Money Market Assets: Dry Powder Waiting

Finally, consider the $7.2 trillion sitting in money market funds. That’s a record amount of sidelined capital. According to the Investment Company Institute (“ICI”), assets surged in April following the White House’s tariff rollout and have continued climbing.

Right now, investors can earn 4.2% to 4.4% by parking cash—roughly in line with the 10-year Treasury yield. But if you exited the market in mid-April, you’ve missed a 20% rally in the S&P 500. That’s an 18.5% opportunity cost.

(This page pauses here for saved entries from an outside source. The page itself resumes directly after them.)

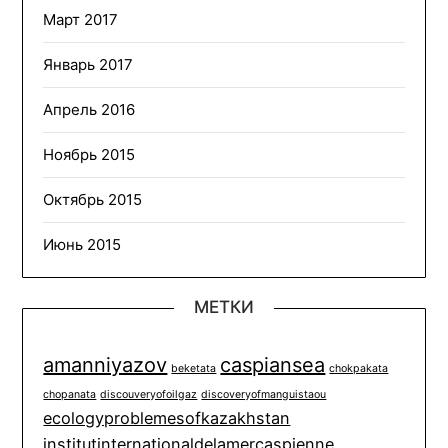
Март 2017
Январь 2017
Апрель 2016
Ноябрь 2015
Октябрь 2015
Июнь 2015
МЕТКИ
amanniyazov
caspiansea
beketata
chokpakata
chopanata
discouveryofoilgaz
discoveryofmanguistaou
ecologyproblemesofkazakhstan
institutinternationaldelamercaspienne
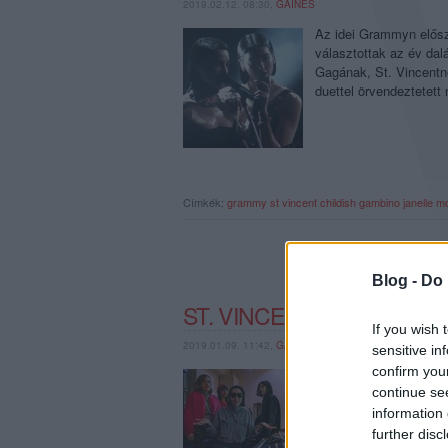
2019.02.12. 08:30,
GAINES
Az idei Grammyn előszö
választottak az év da
Gagának, St. Vincentn
duettel örvendeztetet
Címkék:
grammy
st vincent
childish gambino
janelle 
Blog -
Do 
ST. VINCENT + SLEATER-
If you wish 
2019.01.09. 11:42,
GAINES
sensitive in
confirm you
Mit kapunk akkor, ha 
continue se
énekesnőjét/rocksztárj
zenekarát? Nagy össze
information 
mostantól legjobban vá
further disc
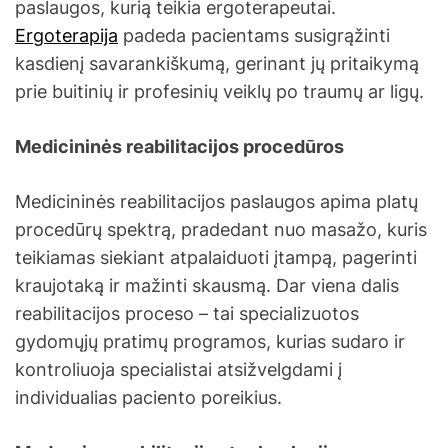
paslaugos, kurią teikia ergoterapeutai.
Ergoterapija
padeda pacientams susigrąžinti
kasdienį savarankiškumą, gerinant jų pritaikymą
prie buitinių ir profesinių veiklų po traumų ar ligų.
Medicininės reabilitacijos procedūros
Medicininės reabilitacijos paslaugos apima platų
procedūrų spektrą, pradedant nuo masažo, kuris
teikiamas siekiant atpalaiduoti įtampą, pagerinti
kraujotaką ir mažinti skausmą. Dar viena dalis
reabilitacijos proceso – tai specializuotos
gydomųjų pratimų programos, kurias sudaro ir
kontroliuoja specialistai atsižvelgdami į
individualias paciento poreikius.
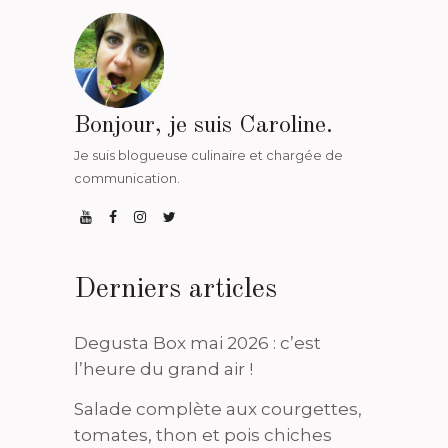
Bonjour, je suis Caroline.
Je suis blogueuse culinaire et chargée de
communication.
Derniers articles
Degusta Box mai 2026 : c’est
l’heure du grand air !
Salade complète aux courgettes,
tomates, thon et pois chiches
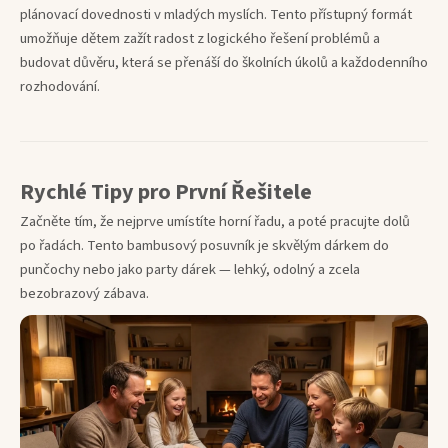
plánovací dovednosti v mladých myslích. Tento přístupný formát
umožňuje dětem zažít radost z logického řešení problémů a
budovat důvěru, která se přenáší do školních úkolů a každodenního
rozhodování.
Rychlé Tipy pro První Řešitele
Začněte tím, že nejprve umístíte horní řadu, a poté pracujte dolů
po řadách. Tento bambusový posuvník je skvělým dárkem do
punčochy nebo jako party dárek — lehký, odolný a zcela
bezobrazový zábava.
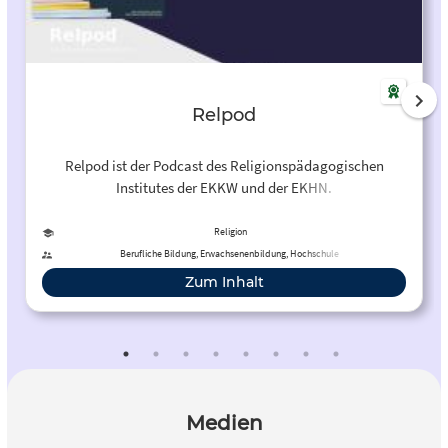
Relpod
Relpod ist der Podcast des Religionspädagogischen
Institutes der EKKW und der EKHN.
Religion
Berufliche Bildung, Erwachsenenbildung, Hochschule
Zum Inhalt
Medien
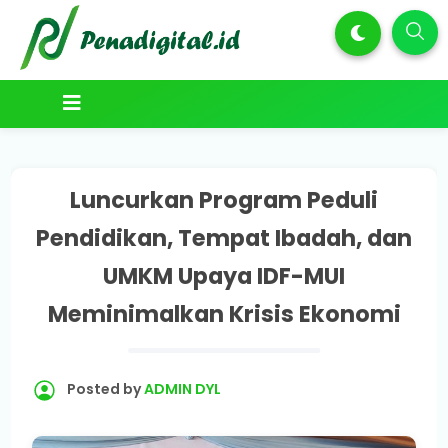
Luncurkan Program Peduli
Pendidikan, Tempat Ibadah, dan
UMKM Upaya IDF-MUI
Meminimalkan Krisis Ekonomi
Posted by
ADMIN DYL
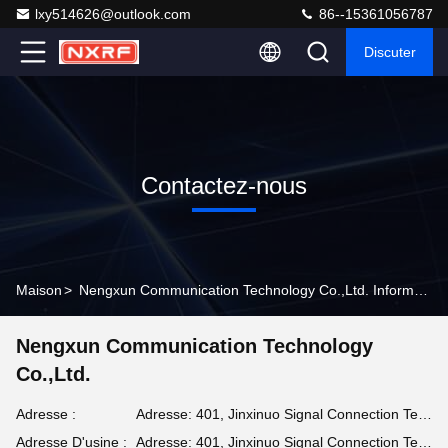
lxy514626@outlook.com
86--15361056787
Discuter
Contactez-nous
Maison
>
Nengxun Communication Technology Co.,Ltd. Informations De Contact
Nengxun Communication Technology
Co.,Ltd.
Adresse :
Adresse: 401, Jinxinuo Signal Connection Technology Industrial Park, n° 50, rue Baolong 2, rue Baolong, district de Longgang, ville de Shenzhen, province du Guangdong
Adresse D'usine :
Adresse: 401, Jinxinuo Signal Connection Technology Industrial Park, n° 50, rue Baolong 2, rue Baolong, district de Longgang, ville de Shenzhen, province du Guangdong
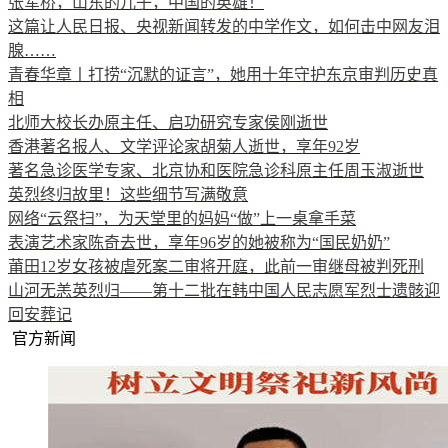
张军桥，山东的儿子，中国的英雄！
这篇让人民日报、央视新闻转发的中学作文，如何击中网友泪
腺……
青春华章丨打捞“沉默的证言”，她用十年守护东京审判历史真
相
北师大校长办原主任、启功研究专家侯刚逝世
香港著名报人、文学评论家胡菊人逝世，享年92岁
著名急诊医学专家、北京协和医院急诊科原主任周玉淑逝世
英烈终归故里！这些细节写满敬意
网络“云祭扫”，为天堂里的妈妈“做”上一桌拿手菜
表演艺术家陈奇去世，享年96岁的她被称为“国民奶奶”
莆田12岁女孩被虐死案二审将开庭，此前一审继母被判死刑
山河无恙英烈归——第十二批在韩中国人民志愿军烈士遗骸迎
回安葬记
官方新闻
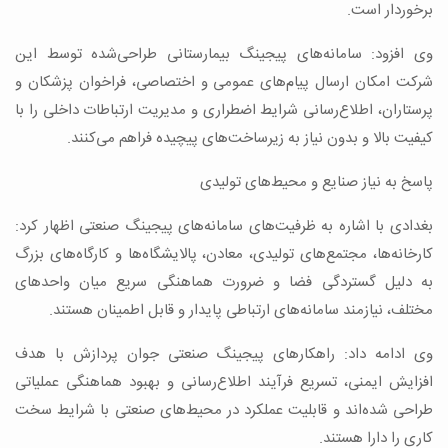
برخوردار است.
وی افزود: سامانه‌های پیجینگ بیمارستانی طراحی‌شده توسط این
شرکت امکان ارسال پیام‌های عمومی و اختصاصی، فراخوان پزشکان و
پرستاران، اطلاع‌رسانی شرایط اضطراری و مدیریت ارتباطات داخلی را با
کیفیت بالا و بدون نیاز به زیرساخت‌های پیچیده فراهم می‌کنند.
پاسخ به نیاز صنایع و محیط‌های تولیدی
بغدادی با اشاره به ظرفیت‌های سامانه‌های پیجینگ صنعتی اظهار کرد:
کارخانه‌ها، مجتمع‌های تولیدی، معادن، پالایشگاه‌ها و کارگاه‌های بزرگ
به دلیل گستردگی فضا و ضرورت هماهنگی سریع میان واحدهای
مختلف، نیازمند سامانه‌های ارتباطی پایدار و قابل اطمینان هستند.
وی ادامه داد: راهکارهای پیجینگ صنعتی جوان پردازش با هدف
افزایش ایمنی، تسریع فرآیند اطلاع‌رسانی و بهبود هماهنگی عملیاتی
طراحی شده‌اند و قابلیت عملکرد در محیط‌های صنعتی با شرایط سخت
کاری را دارا هستند.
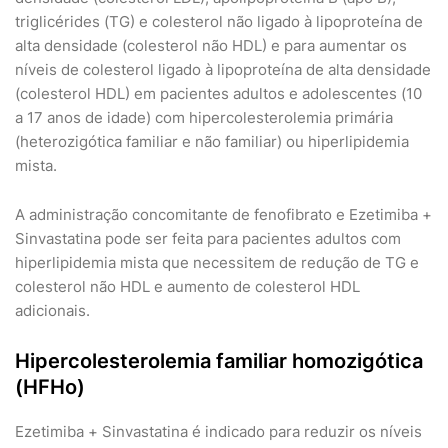
triglicérides (TG) e colesterol não ligado à lipoproteína de
alta densidade (colesterol não HDL) e para aumentar os
níveis de colesterol ligado à lipoproteína de alta densidade
(colesterol HDL) em pacientes adultos e adolescentes (10
a 17 anos de idade) com hipercolesterolemia primária
(heterozigótica familiar e não familiar) ou hiperlipidemia
mista.
A administração concomitante de fenofibrato e Ezetimiba +
Sinvastatina pode ser feita para pacientes adultos com
hiperlipidemia mista que necessitem de redução de TG e
colesterol não HDL e aumento de colesterol HDL
adicionais.
Hipercolesterolemia familiar homozigótica
(HFHo)
Ezetimiba + Sinvastatina é indicado para reduzir os níveis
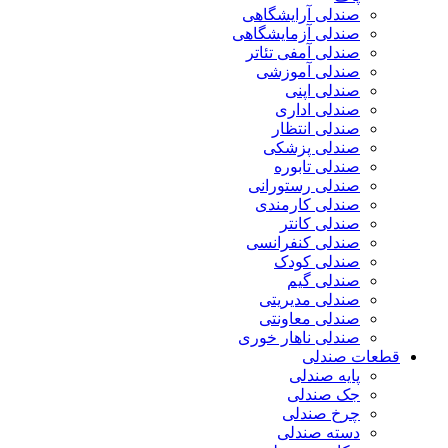
صندلی آرایشگاهی
صندلی آزمایشگاهی
صندلی آمفی تئاتر
صندلی آموزشی
صندلی اپنی
صندلی اداری
صندلی انتظار
صندلی پزشکی
صندلی تابوره
صندلی رستورانی
صندلی کارمندی
صندلی کانتر
صندلی کنفرانسی
صندلی کودک
صندلی گیم
صندلی مدیریتی
صندلی معاونتی
صندلی ناهار خوری
قطعات صندلی
پایه صندلی
جک صندلی
چرخ صندلی
دسته صندلی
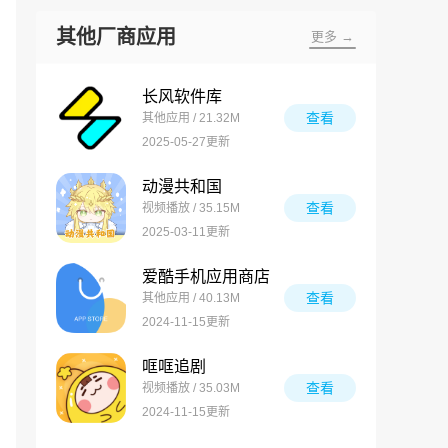
其他厂商应用
更多 →
长风软件库
查看
其他应用 / 21.32M
2025-05-27更新
动漫共和国
查看
视频播放 / 35.15M
2025-03-11更新
爱酷手机应用商店
查看
其他应用 / 40.13M
2024-11-15更新
哐哐追剧
查看
视频播放 / 35.03M
2024-11-15更新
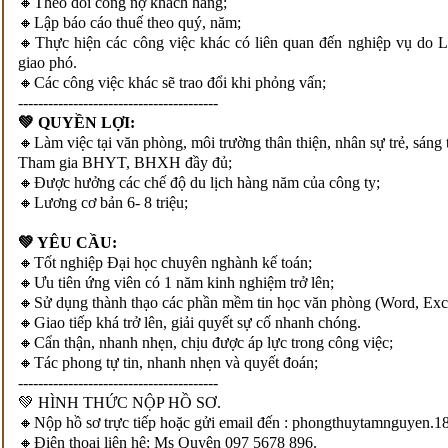
🔸Theo dõi công nợ khách hàng;
🔸Lập báo cáo thuế theo quý, năm;
🔸Thực hiện các công việc khác có liên quan đến nghiệp vụ do
giao phó.
🔸Các công việc khác sẽ trao đổi khi phỏng vấn;
----------------------------------------
💚 QUYỀN LỢI:
🔸Làm việc tại văn phòng, môi trường thân thiện, nhân sự trẻ, sáng 
Tham gia BHYT, BHXH đầy đủ;
🔸Được hưởng các chế độ du lịch hàng năm của công ty;
🔸Lương cơ bản 6- 8 triệu;
💚 YÊU CẦU:
🔸Tốt nghiệp Đại học chuyên nghành kế toán;
🔸Ưu tiên ứng viên có 1 năm kinh nghiệm trở lên;
🔸Sử dụng thành thạo các phần mềm tin học văn phòng (Word, Exc
🔸Giao tiếp khá trở lên, giải quyết sự cố nhanh chóng.
🔸Cẩn thận, nhanh nhẹn, chịu được áp lực trong công việc;
🔸Tác phong tự tin, nhanh nhẹn và quyết đoán;
----------------------------------------
💚 HÌNH THỨC NỘP HỒ SƠ.
🔸Nộp hồ sơ trực tiếp hoặc gửi email đến : phongthuytamnguyen
🔸Điện thoại liên hệ: Ms Quyên 097 5678 896.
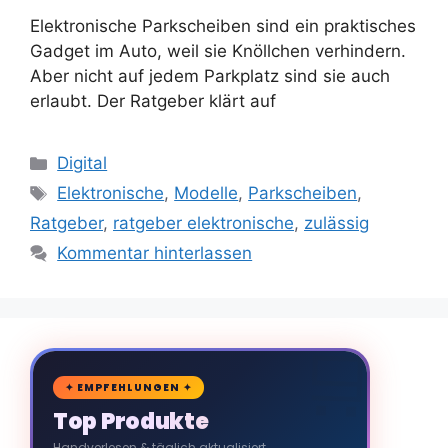
Elektronische Parkscheiben sind ein praktisches
Gadget im Auto, weil sie Knöllchen verhindern.
Aber nicht auf jedem Parkplatz sind sie auch
erlaubt. Der Ratgeber klärt auf
Kategorien
Digital
Schlagwörter
Elektronische
,
Modelle
,
Parkscheiben
,
Ratgeber
,
ratgeber elektronische
,
zulässig
Kommentar hinterlassen
🛒
✦ EMPFEHLUNGEN ✦
Top Produkte
Handverlesen & täglich aktualisiert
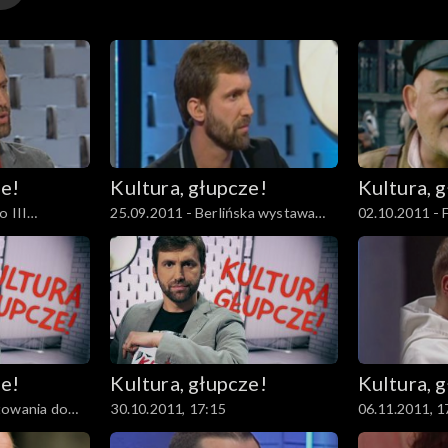
ze!
Kultura, głupcze!
Kultura, 
o III
25.09.2011 - Berlińska wystawa
02.10.2011 - 
ie Kobiet
„Obok” i relacje polsko-niemieckie
Warszawska”, 
rosyjskie
ze!
Kultura, głupcze!
Kultura, 
towania do
30.10.2011, 17:15
06.11.2011, 1
Lechu Wałęsie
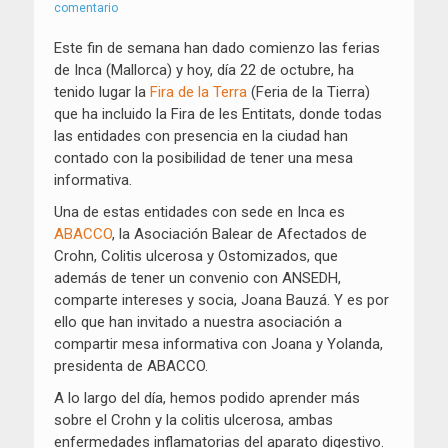
el
comentario
Este fin de semana han dado comienzo las ferias
de Inca (Mallorca) y hoy, día 22 de octubre, ha
tenido lugar la
Fira de la Terra
(Feria de la Tierra)
que ha incluido la Fira de les Entitats, donde todas
las entidades con presencia en la ciudad han
contado con la posibilidad de tener una mesa
informativa.
Una de estas entidades con sede en Inca es
ABACCO
, la Asociación Balear de Afectados de
Crohn, Colitis ulcerosa y Ostomizados, que
además de tener un convenio con ANSEDH,
comparte intereses y socia, Joana Bauzá. Y es por
ello que han invitado a nuestra asociación a
compartir mesa informativa con Joana y Yolanda,
presidenta de ABACCO.
A lo largo del día, hemos podido aprender más
sobre el Crohn y la colitis ulcerosa, ambas
enfermedades inflamatorias del aparato digestivo.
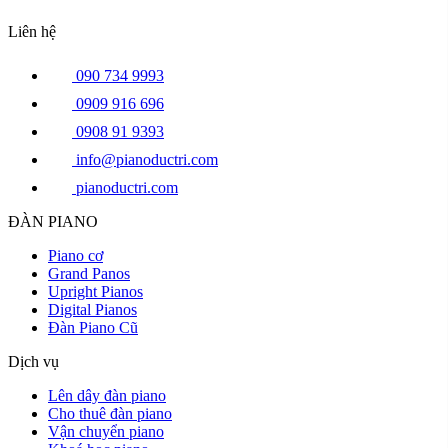
Liên hệ
090 734 9993
0909 916 696
0908 91 9393
info@pianoductri.com
pianoductri.com
ĐÀN PIANO
Piano cơ
Grand Panos
Upright Pianos
Digital Pianos
Đàn Piano Cũ
Dịch vụ
Lên dây đàn piano
Cho thuê đàn piano
Vận chuyển piano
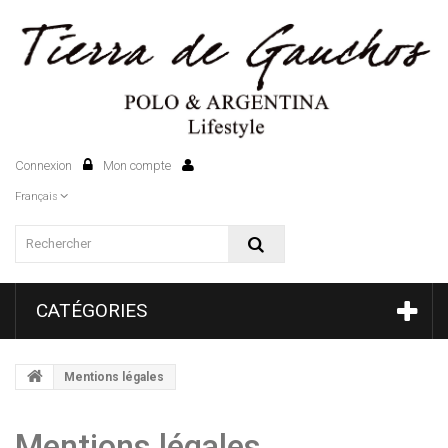
Connexion
Mon compte
0
Français
CATÉGORIES
Mentions légales
Mentions légales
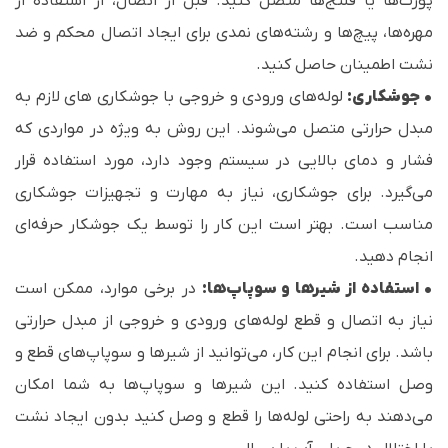
پورت‌ها یا فلنج‌ها متصل کنید. قبل از اتصال، از استفاده از
مهره‌ها، پیچ‌ها و رشته‌های نمدی برای ایجاد اتصال محکم و ضد
نشت اطمینان حاصل کنید.
• جوشکاری:
لوله‌های ورودی و خروجی با جوشکاری های لازم به
مبدل حرارتی متصل می‌شوند. این روش به ویژه در مواردی که
فشار و دمای بالایی در سیستم وجود دارد، مورد استفاده قرار
می‌گیرد. برای جوشکاری، نیاز به مهارت و تجهیزات جوشکاری
مناسب است. بهتر است این کار را توسط یک جوشکار حرفه‌ای
انجام دهید.
•
استفاده از شیرها و سوپاپ‌ها:
در برخی موارد، ممکن است
نیاز به اتصال و قطع لوله‌های ورودی و خروجی از مبدل حرارتی
باشد. برای انجام این کار، می‌توانید از شیرها و سوپاپ‌های قطع و
وصل استفاده کنید. این شیرها و سوپاپ‌ها به شما امکان
می‌دهند به راحتی لوله‌ها را قطع و وصل کنید بدون ایجاد نشت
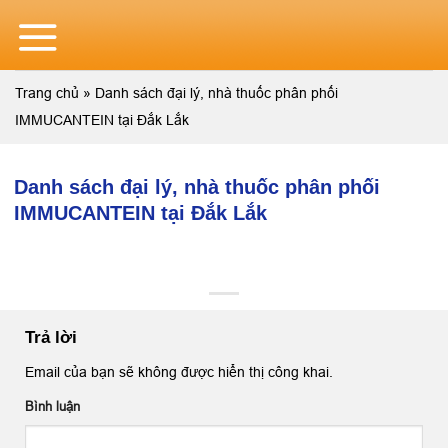
Skip
to
content
Trang chủ
»
Danh sách đại lý, nhà thuốc phân phối
IMMUCANTEIN tại Đắk Lắk
Danh sách đại lý, nhà thuốc phân phối
IMMUCANTEIN tại Đắk Lắk
Trả lời
Email của bạn sẽ không được hiển thị công khai.
Bình luận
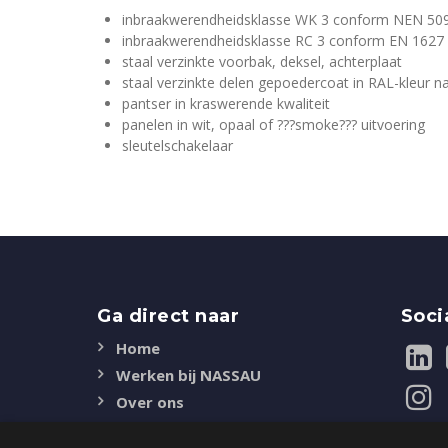
inbraakwerendheidsklasse WK 3 conform NEN 50
inbraakwerendheidsklasse RC 3 conform EN 1627
staal verzinkte voorbak, deksel, achterplaat
staal verzinkte delen gepoedercoat in RAL-kleur n
pantser in kraswerende kwaliteit
panelen in wit, opaal of ???smoke??? uitvoering
sleutelschakelaar
Ga direct naar
Soci
Home
Werken bij NASSAU
Over ons
Duurzaamheid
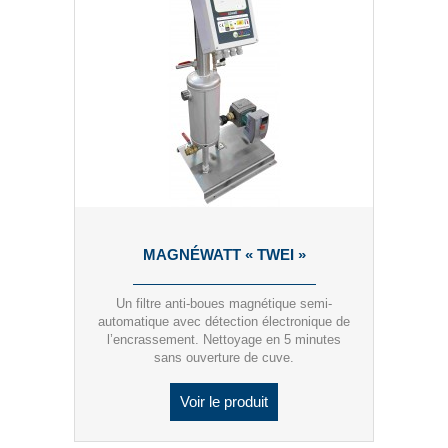
MAGNÉWATT « TWEI »
Un filtre anti-boues magnétique semi-
automatique avec détection électronique de
l’encrassement. Nettoyage en 5 minutes
sans ouverture de cuve.
Voir le produit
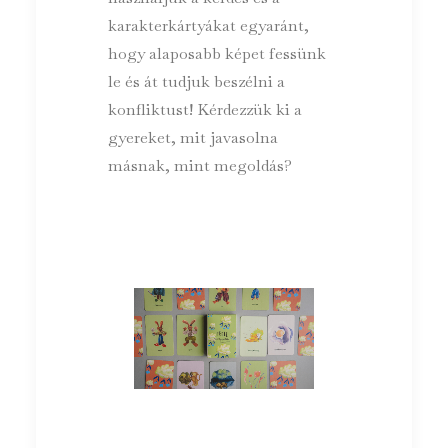
karakterkártyákat egyaránt,
hogy alaposabb képet fessünk
le és át tudjuk beszélni a
konfliktust! Kérdezzük ki a
gyereket, mit javasolna
másnak, mint megoldás?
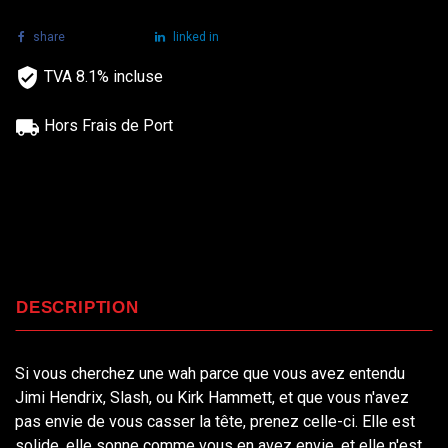
share
tweet
linked in
TVA 8.1% incluse
Hors Frais de Port
DESCRIPTION
Si vous cherchez une wah parce que vous avez entendu
Jimi Hendrix, Slash, ou Kirk Hammett, et que vous n'avez
pas envie de vous casser la tête, prenez celle-ci. Elle est
solide, elle sonne comme vous en avez envie, et elle n'est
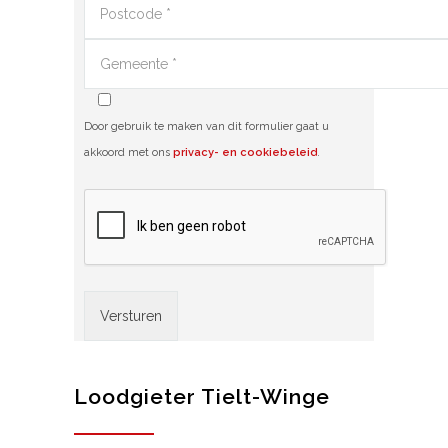
Door gebruik te maken van dit formulier gaat u
akkoord met ons
privacy- en cookiebeleid
.
Alternative:
Loodgieter Tielt-Winge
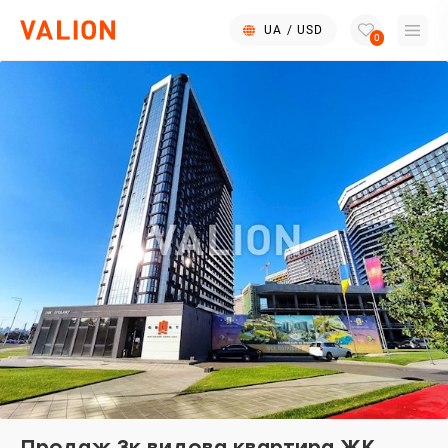
UA
/
USD
0
Продаж 3к видова квартира ЖК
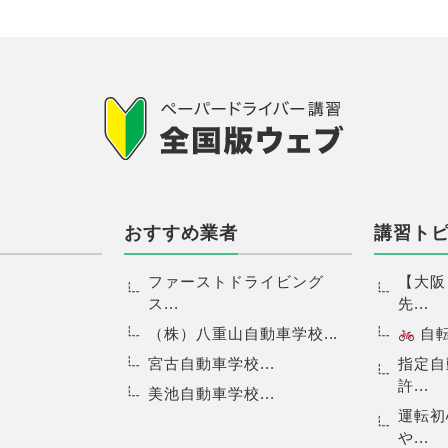
おすすめ業者
講習ト
ファーストドライビング
【大阪
ス...
先...
（株）八重山自動車学校...
自転.
宮古自動車学校...
指定自
許...
美池自動車学校...
運転初
や...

And here’s the kicker: if the Fed cuts rates, money market yields will fall. Suddenly, the steady return from cash won’t look so appealing. Investors will seek better opportunities. Risk assets—especially those with earnings momentum—will become increasingly attractive.

Conclusion: The Setup for a Reluctant Chase

Powell’s pivot, persistent retail skepticism, aggressive short positioning, and record sidelined cash all point to the same conclusion: this rally has more legs. Bull markets don’t need euphoria—they need disbelief. And right now, there’s plenty of it.

Eventually, the doubters will chase. And as they do, it will underpin a steady rally in the stock market.